A: On the positive side, more and more, we are trying to individualize therapy for everyone. I have a somewhat science fiction point of view, which hopefully will not be science fiction much longer. What I picture is this: when a patient is diagnosed with cancer, we would be able to assess her tumor in-depth, at the single cell level. Then, we could put the tumor’s characteristics into a computer. Next, based on the computational models we have built and are building, we would be able to simulate what happens to the tumor using various treatment options. These simulations would help us determine the best option for this particular patient. It may sound like science fiction, but there are already computer programs that do this in a much less sophisticated way, and I think if we develop this potential, then individualizing therapy will advance even more. As we know more about the behaviors of the tumors and the probable behaviors of the tumors in response to therapies, while simultaneously continue to develop more and more effective treatments, then we can truly individualize and tailor treatment for patients. I think this will be happening more and more in the next five to ten years.

An issue that worries me and others in the science community is the future of research. We need to make sure that we do not lose the next generation of researchers.

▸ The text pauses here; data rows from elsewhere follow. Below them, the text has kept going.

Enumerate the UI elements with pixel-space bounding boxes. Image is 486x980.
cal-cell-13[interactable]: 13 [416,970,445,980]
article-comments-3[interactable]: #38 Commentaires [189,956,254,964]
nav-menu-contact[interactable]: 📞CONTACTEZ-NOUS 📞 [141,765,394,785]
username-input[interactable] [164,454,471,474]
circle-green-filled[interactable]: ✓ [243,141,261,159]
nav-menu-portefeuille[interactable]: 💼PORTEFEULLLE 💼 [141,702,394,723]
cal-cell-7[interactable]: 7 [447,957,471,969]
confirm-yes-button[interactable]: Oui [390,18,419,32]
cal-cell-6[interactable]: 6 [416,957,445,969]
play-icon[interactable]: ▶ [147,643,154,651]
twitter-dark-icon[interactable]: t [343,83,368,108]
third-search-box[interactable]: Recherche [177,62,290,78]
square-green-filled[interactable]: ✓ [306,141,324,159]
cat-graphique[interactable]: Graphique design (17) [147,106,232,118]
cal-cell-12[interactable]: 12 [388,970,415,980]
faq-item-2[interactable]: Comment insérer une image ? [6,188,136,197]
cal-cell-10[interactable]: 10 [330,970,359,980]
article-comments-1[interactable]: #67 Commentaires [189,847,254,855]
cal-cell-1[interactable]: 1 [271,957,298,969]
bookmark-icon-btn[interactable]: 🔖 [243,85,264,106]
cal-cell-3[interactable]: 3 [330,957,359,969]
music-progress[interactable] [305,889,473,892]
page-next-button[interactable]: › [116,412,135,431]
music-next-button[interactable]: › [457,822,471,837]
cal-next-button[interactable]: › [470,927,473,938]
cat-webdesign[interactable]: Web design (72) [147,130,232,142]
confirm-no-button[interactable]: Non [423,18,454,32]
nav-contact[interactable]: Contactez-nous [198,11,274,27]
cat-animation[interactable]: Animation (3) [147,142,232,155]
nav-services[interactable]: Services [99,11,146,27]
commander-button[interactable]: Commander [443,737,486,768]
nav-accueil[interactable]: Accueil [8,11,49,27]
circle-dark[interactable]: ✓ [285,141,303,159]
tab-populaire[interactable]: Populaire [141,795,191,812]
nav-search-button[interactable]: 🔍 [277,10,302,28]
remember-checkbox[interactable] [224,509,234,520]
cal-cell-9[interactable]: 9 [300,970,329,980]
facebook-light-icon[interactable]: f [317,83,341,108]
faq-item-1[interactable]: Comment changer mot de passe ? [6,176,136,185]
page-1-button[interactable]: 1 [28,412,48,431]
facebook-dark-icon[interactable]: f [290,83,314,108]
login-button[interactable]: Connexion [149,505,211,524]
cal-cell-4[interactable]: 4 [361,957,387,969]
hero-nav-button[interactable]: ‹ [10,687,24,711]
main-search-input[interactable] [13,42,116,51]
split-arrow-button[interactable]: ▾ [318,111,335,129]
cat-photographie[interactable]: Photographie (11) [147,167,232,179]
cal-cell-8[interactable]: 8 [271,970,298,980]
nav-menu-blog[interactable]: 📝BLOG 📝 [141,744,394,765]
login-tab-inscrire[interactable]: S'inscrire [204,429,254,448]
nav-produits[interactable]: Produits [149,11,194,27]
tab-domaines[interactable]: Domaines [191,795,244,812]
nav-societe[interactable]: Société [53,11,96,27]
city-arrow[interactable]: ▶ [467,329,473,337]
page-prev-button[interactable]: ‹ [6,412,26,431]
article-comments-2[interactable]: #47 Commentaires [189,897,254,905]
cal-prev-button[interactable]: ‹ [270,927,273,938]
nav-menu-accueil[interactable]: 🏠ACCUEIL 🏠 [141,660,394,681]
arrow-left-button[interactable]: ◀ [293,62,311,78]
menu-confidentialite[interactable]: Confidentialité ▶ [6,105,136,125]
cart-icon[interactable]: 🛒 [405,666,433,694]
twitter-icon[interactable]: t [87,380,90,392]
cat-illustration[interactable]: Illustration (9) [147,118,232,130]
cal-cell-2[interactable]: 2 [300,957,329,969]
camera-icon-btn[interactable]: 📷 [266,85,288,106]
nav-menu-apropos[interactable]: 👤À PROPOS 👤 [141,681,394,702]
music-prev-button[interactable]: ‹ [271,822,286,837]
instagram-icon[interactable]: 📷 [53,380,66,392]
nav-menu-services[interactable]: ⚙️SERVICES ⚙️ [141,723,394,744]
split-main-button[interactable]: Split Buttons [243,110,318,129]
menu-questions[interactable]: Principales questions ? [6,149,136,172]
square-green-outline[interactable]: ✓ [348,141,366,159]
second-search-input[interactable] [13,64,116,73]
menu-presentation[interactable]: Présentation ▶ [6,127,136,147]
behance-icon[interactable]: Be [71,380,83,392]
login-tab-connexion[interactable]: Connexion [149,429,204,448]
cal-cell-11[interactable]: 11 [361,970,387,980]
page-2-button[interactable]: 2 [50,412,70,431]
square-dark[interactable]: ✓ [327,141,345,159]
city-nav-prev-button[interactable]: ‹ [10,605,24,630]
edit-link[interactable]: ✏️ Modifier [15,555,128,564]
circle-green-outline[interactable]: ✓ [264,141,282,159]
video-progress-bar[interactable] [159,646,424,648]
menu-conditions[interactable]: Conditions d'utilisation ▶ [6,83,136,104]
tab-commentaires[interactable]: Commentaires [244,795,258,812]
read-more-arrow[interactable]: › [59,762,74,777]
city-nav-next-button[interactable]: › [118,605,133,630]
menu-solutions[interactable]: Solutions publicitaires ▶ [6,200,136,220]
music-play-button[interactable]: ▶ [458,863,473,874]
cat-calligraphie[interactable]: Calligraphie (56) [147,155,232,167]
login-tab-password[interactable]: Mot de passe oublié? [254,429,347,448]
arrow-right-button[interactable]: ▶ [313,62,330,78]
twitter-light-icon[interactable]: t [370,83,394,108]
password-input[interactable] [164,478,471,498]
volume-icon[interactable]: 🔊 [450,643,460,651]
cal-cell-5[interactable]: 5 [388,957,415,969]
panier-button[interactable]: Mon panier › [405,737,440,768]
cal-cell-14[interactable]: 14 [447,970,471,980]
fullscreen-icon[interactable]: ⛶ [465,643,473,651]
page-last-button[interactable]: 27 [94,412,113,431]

The situation with significantly reduced federal funding is scaring many young trainees from an academic research career. Even our lab, arguably one of the best in breast cancer research, has received rejections in the last two years from the National Institutes of Health (NIH) because it has reduced funding to only 5% of the research projects submitted for review. This trend is not sustainable. Most labs cannot survive this lack of funding. If young trainees are seeing that even the more senior, established labs have difficulties getting funding, then they question how could they even go into this field.

Also, training for a scientific research career takes 10 to 15 years. So if you are discouraging college and graduate students from staying in academic medicine, you cannot quickly reverse this loss of human capital. This “brain drain” is not going to be good for academic research or for the country in general. The lack of funding is also pushing many agencies now to plan very formulaic research, or “safer” projects, that appeals to conventional funding mechanisms. This trend is worrisome because “playing safe” may impede, rather than enhance, progress. This situation is happening not only in laboratory science but also in clinical research. There is a huge demand for physician-scientists, and there needs to be additional support mechanisms to ensure that the young, best and brightest, and most enthusiastic people do not get discouraged. This is a situation that is unfortunately not getting enough attention.

Q: What other projects are you currently working on?

A: Our lab is working on two other major areas. One is to understand why women get breast cancer and how we can prevent it. While I want to treat breast cancer, ideally I would prefer to prevent it. To do this, we are studying the normal breast tissue of women who have high risk of breast cancer, for example BRCA1 and BRCA2 mutation carriers or women who have not had children. We are trying to understand the difference between the normal breast tissues of someone at low risk of breast cancer versus that of someone at high risk and how we could change this risk. We are very excited about what we have found in our studies so far. It appears that some cell types seem to be more frequent in women at higher risk of breast cancer, and these cells divide and act kind of like progenitor cells (or stem cells) in the breast. The reason why we are excited about these findings is because we also have ways to eliminate these cells. So theoretically, if you could eliminate these cells, then you could also reduce the risk of breast cancer and maybe even prevent it.

Another area our lab focuses on is epigenetics, in particular focusing on triple negative disease. Many tumors have very few genetic changes. The recent whole genome sequencing of tumors showed that particularly in some bad types of breast cancer, like triple negative disease, there are not too many mutations that we could target with therapies. Epigenetics is looking not just at the genetic alterations in the tumors but also other changes. Epigenetic regulations are basically what determines the function of a cell and whether it becomes a differentiated cell or not, and these regulations frequently to go wrong in cancer. Cancer cells seem to lose their “identity” in a way and become whatever they want. We are trying to understand what is supposed to go on in a cell during its normal development and then what are the abnormalities, such as particular proteins breaking or not doing their specific function, which take place instead and turn normal cells into cancer. We are also trying to see if these epigenetic changes can be targeted through drugs.

Q: How close are we to preventing and curing all forms of breast cancer?

A: We are very excited about the project on normal breast tissue in high risk women, because if we are correct about these cells-of-origin of breast cancer and if we have ways to eliminate these cells, then we could potentially prevent breast cancer. And this prevention would not involve continuous and highly toxic treatments, but possibly doing a type of treatment that mimics pregnancy. We are doing additional studies along these lines on larger cohorts of women. While prevention studies are always difficult to prove, I am optimistic that an approach like this could be done in the next decade or so.

In terms of cure, I do not know if we can ever cure all forms of breast cancer. However, I do think that many cases of breast cancer are curable now. I am optimistic that with the new knowledge we have and will continue to accumulate on heterogeneity and epigenetic targets, we will have major advances in five to ten years, even for the hard-to-treat types of breast cancer, such as triple negative disease and inflammatory breast cancer. I tend to be optimistic and I really want to believe that we will have major advances soon.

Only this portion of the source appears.